"Estamos na hora de construir alguma
coisa mais sólida, não é partido, não é entidade, é um movimento. O que
de melhor fizemos foram as Diretas Já. Mas agora precisamos criar um
movimento para restabelecer a democracia neste país", disse o
ex-presidente Lula ontem ao visitar a escola do MST invadida pela
polícia. O desafio está mesmo colocado pela realidade, restando saber
se o conjunto da esquerda será capaz desta unidade. E, mais ainda, se
terá abertura para incorporar nesta frente não apenas partidos e
movimentos de esquerda, mas também de centro-esquerda, em nome da
plenitude democrática arranhada e da restauração do estado social que
vem sendo desmontando.
Se a frente pelas diretas-já
em 1984 foi o melhor exemplo do que foi feito em matéria de unidade,
vale recordar que ela foi de centro-esquerda, indo do PMDB ao PT, quando
ainda inexistiam partidos que nasceram de dissidências petistas, como
Rede, PSOL e PSTU. E também que o objetivo, naquele momento da
transição, no ocaso da ditadura, era programático e não eleitoral. O
que se buscava era aprovar o restabelecimento das eleições presidenciais
diretas, encurtando a "distensão controlada", e não a vitória numa
eleição.
Lula tem clareza quanto a
isso quando diz que o objetivo deve ser "restabelecer a democracia neste
pais". Se a frente começar a ser tentada com vistas a 2018, não haverá
unidade. O PT ou setores do partido irão insistir na candidatura de
Lula, se ele puder ser candidato, o PDT já diz que a candidatura de Ciro
é inegociável, e os outros poderão não apoiar nem uma nem outra. Logo, a
frente de esquerda é urgente mas não pode ser eleitoral, devendo se
concentrar no combate às medidas que ameaçam a plenitude democrática e o
estado de bem estar social, como a PEC 55. Neste sentido, a oposição no
Senado já se exercita como frente quando atua em conjunto para tentar
atenuar os danos da PEC. E nesta unidade, entram o senador peemedebista
Roberto Requião, os petistas e os senadores da Rede e do PSOL, e também
do PSB.
Alguém dirá que a frente deve
ser apenas de partidos de esquerda porque todo o resto já foi cooptado
pelo bloco PSDB-Temer. Não é verdade. Assim como Requião, há no PMDB, no
PSB ou em outros partidos, e também na sociedade, atores, individuais
ou coletivos, com ou sem vinculação partidária, interessados em conter o
avanço do conservantismo político e econômico.
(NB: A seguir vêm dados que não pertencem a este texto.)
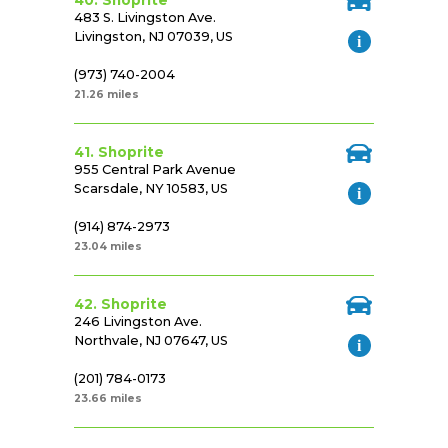
40. Shoprite
483 S. Livingston Ave.
Livingston, NJ 07039, US
(973) 740-2004
21.26 miles
41. Shoprite
955 Central Park Avenue
Scarsdale, NY 10583, US
(914) 874-2973
23.04 miles
42. Shoprite
246 Livingston Ave.
Northvale, NJ 07647, US
(201) 784-0173
23.66 miles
Outro erro será tentar copiar
modelos de outros países, como a Frente Ampla do Uruguai. Apesar do
nome, trata-se de um partido, e não de uma frente de partidos. Mas,
essencialmente, as realidades nacionais são distintas e a do Brasil é
muito peculiar, exigindo inventividade da esquerda local.
A situação é peculiar por
razões diversas. Primeiramente, porque a democracia está sob ameaça
embora formalmente as instituições democráticas estejam funcionando:
Congresso, Judiciário, imprensa livre (desde que seja a favor). Até
eleições municipais tivemos, e também peculiarmente verificou-se que o
eleitorado não compreendeu a dimensão das ameaças que estão em curso,
seja à democracia, seja aos interesses dos mais pobres, dos que
trabalham e dos que precisam do Estado. Tanto não compreendeu que deu
vitória significativa aos conservadores de todos os matizes, derrotando
fragorosamente não apenas o PT mas toda a esquerda.
Lula externou com clareza a
linha a seguir, dizendo que tem o couro duro, preocupando-se mais agora
com a criminalização dos movimentos sociais do que com sua própria
situação. "Precisamos de um diagnóstico preciso, juntar o máximo de
pessoas em torno desse diagnóstico, com propostas. O que nós vamos
propor para este país para os próximos 20, 30 anos? Qual proposta vamos
construir?”
As indagações estão aí, sendo
recolocadas todos os dias por mais um acontecimento diante do qual nos
perguntamos. “Como foi possível isso acontecer?”. E mais coisas
acontecem, fora da curva da normalidade democrática. O diagnóstico
também parece claro. Sem unidade, a restauração conservadora continuará
se impondo e a reversão será mais difícil. Resta mesmo saber se o
conjunto da esquerda está pronto para um momento que exige lucidez e
generosidade, em que os interesses imediatos, inclusive os eleitorais
para 2018, fiquem em segundo plano em nome de algum futuro. A começar
pelo PT, que não pode falar em frente se continuar pensando em ser a
força hegemônica ou em impor candidatura em 2018.